How important are precise values for probe offset? The x & y values. I’m not asking about z-offset, I know that is critical. Is being within a millimeter for these x & y values enough? Is there a benefit to trying to measure within a fraction of a millimeter?
If it is important to have a very precise measurement for the x and y values of probe offset, I had an idea for a macro that I think could get you very close. It depends on having a touch probe of some kind. I don’t have the macro skills to write it though.
Pre-macro:
Measure in the ballpark for the x & y offsets (within ~1mm).
Dial in the z-offset well enough to get good first layer.
Macro:
Lay down a single line parallel with the y-axis with a known line width and layer height.
Starting with the ballparked probe maybe 2mm to one side of the line from step 1 drop the probe and measure the z-height
Move the probe within 1.5mm of the line from step 1. Measure the z-height and store it in an array.
Move the probe 0.1 (or some other value) closer to the expected position of the line from step 1. Measure the z-height and store it in an array.
Continue step 4 until the difference between the highest and lowest z-height value in the array is approximately the same as the line’s expected layer height.
Repeat Step 4 two more times and verify the z-height is closer to the initial value from step 3 than to the maximum z-height value in the array.
The x position with the maximum z-height is the value for the probe offset x value.
Repeat the process with a line parallel to the x-axis and with small y-movements to determine the probe offset y value.
Put more simply, lay down a line, then move to one side of the line and keep shifting over by 0.1 mm and measuring the z-height until you find the distance between the line and position of the nozzle when it created the line.
Maybe this is a huge waste of time and probe offset x & y values don’t need to be very precise.

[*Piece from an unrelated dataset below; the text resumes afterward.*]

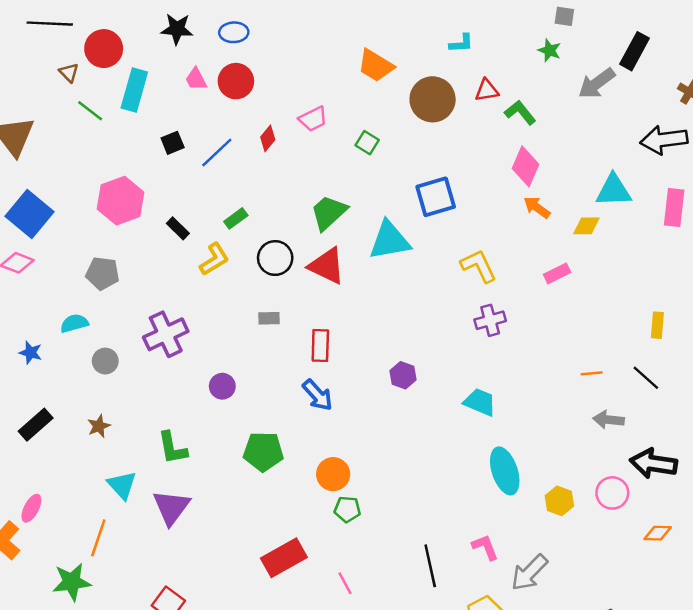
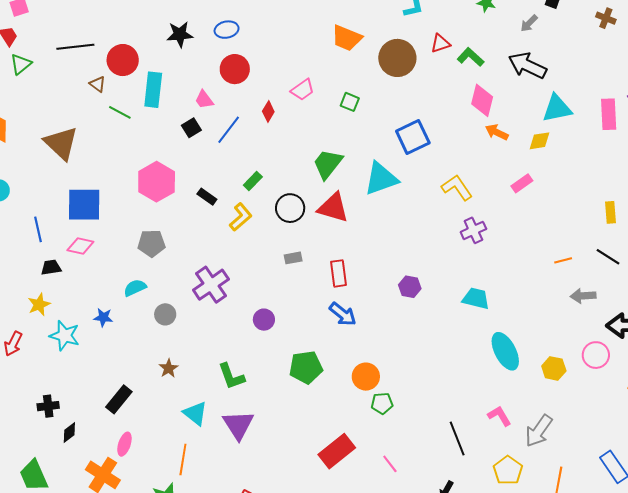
pink trapezoid: (196, 79) -> (204, 100), moved
gray arrow: (597, 83) -> (529, 23), size x0.6
black arrow: (664, 140) -> (527, 66), moved, turned 42
blue square: (30, 214) -> (84, 205), turned -30
black rectangle: (36, 425) -> (119, 399), moved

Maybe something like this could be helpful in determining the offset values between two nozzle on the same carriage. I just had an idea in my head and wanted to share. Thanks.
The probe offsets are fairly important as it measures the location of the bed relative to the nozzle from the location of the probe. If this were to be out then the bed mesh will not measure the right spot and could result in either low or high z points or meshing off the bed. The Klipper docs method for calibrating the probe offset is pretty simple and requires minimal effort on the part of the user resulting in fairly precise location.
I understand the recommended procedure. There are some newer printers (example: Sovol SV07) that have big bulky toolheads that might make it more challenging to make accurate marks.
I did my best to accurately mark the positions of the nozzle and the probe on the piece of tape, but it can be hard to get in there and make a good mark when the toolhead is all the way down. I doubt my results are correct down to a tenth of a mm.
Does it matter if it is correct down to a tenth of a mm?
Probably not. If your probe offsets are slightly off, that just means your bed mesh will be shifted to the same extent. Since the mesh algorithm is already smoothing out the measured points to some degree, I doubt that offset inaccuracies in the range of less than 1mm would have any noticeable effect on the first layer quality.
I’ve thought about this quite a bit and except for one case, I don’t think there’s any need for X/Y to be accurate within 1mm repeatably.
The reason why I’ve thought about it is due to StallGuard/sensorless homing - I did do some basic experiments (ie draw lines on a tape covered bed multiple times with a Sharpie attached to the toolhead and restarting the program repeatably) and I found that the TMC2209 with StallGuard is repeatable to about 0.75mm for both a bed slinger on the X & Y axis and a custom CoreXY.
This level of repeatability is sufficient for virtually all applications - if you have a model that has less than a mm to spare with the bed’s edge, then I think you should be looking at printing it on a larger printer - I like to have 5mm or so worst case from the edge of my model to the edge of the bed.
As for the one use case where I can see tens of micron A/Y axis homing repeatability is required would be in the case where the printer was recovering from a power off event and was partially through a very long print. For the recovery to be successful, there needs to be very accurate information on what was printed before the power failure and the ability to determine the Z height at a location which can be probed without the toolhead (or gantry) intruding in the print envelope. It’s not something I would ever expect to need, but I would expect that this is a situation that other people are considering.